How to get values of dictionary by using array of keys?

rmsmsgood · December 26, 2021, 4:11pm

I want access to dictionary with vector, or array. If it possible natively, i want like below code:

julia> foo = Dict("Ac" => 4, "B" => 1, "d" => 2)
Dict{String, Int64} with 3 entries:
  "B"  => 1
  "Ac" => 4
  "d"  => 2

julia> bar = ["Ac", "Ac", "d"]
3-element Vector{String}:
 "Ac"
 "Ac"
 "d"

julia> foo[bar]
3-element Vector{Int64}:
 4
 4
 2

Of course if bar is array of integer, then i can use array of array but i need string index. Is there good solution?

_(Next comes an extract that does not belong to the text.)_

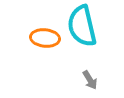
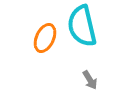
orange ellipse: rotated 72 degrees counterclockwise
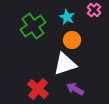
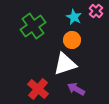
pink cross: moved 2 px right, 1 px down
cyan star: moved 7 px right
purple arrow: moved 1 px right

pdeffebach · December 26, 2021, 4:15pm

julia> getindex.(Ref(foo), bar)
3-element Vector{Int64}:
 4
 4
 2

rocco_sprmnt21 · December 26, 2021, 6:35pm

get.([foo],bar,"na")

rafael.guerra · December 26, 2021, 7:50pm

@rocco_sprmnt21, returning an integer as default seems to further speed up your solution. Some type stability matter?

lungben · December 26, 2021, 7:51pm

Or

[foo[i] for i in bar]

rocco_sprmnt21 · December 26, 2021, 8:05pm

I was looking for an acronym for “not available” value.
I still don’t quite understand (euphemism) the type stability issues, so I don’t know how to generally take them into account.
In this case I could use the default “Inf” as an acronym for “index not found”

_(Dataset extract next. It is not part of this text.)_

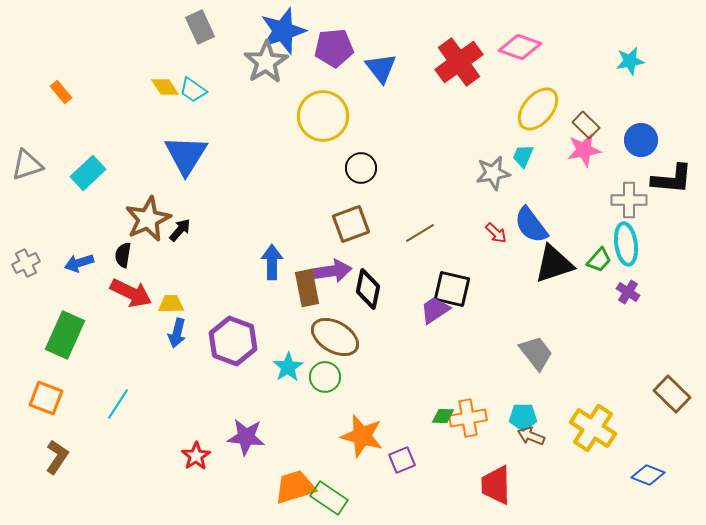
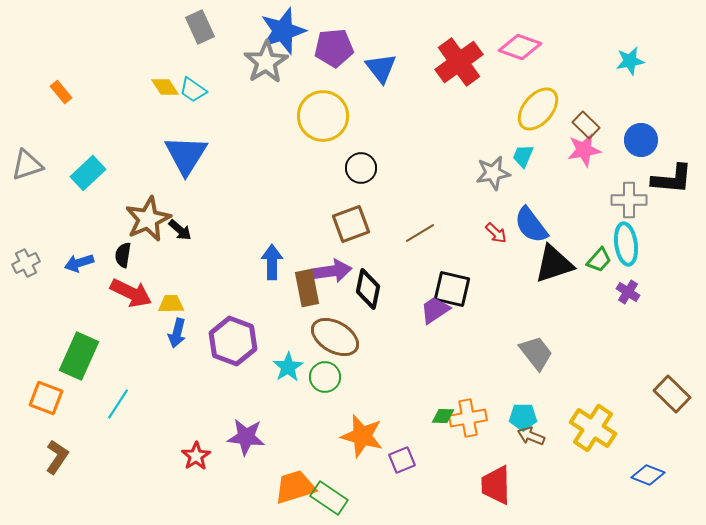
black arrow at (180, 230): rotated 90 degrees clockwise
green rectangle at (65, 335): moved 14 px right, 21 px down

gustaphe · December 26, 2021, 9:26pm

Type stability means the function returns the same type every time (or rather the type of the output is entirely determined by the type of the inputs). Returning Inf won’t help, you’ll need an Int. -1 or 0 or typemin(Int) are typical choices. If those are meaningful values, maybe there is no good integer choice. If so, you can abandon type stability, I would probably go with missing.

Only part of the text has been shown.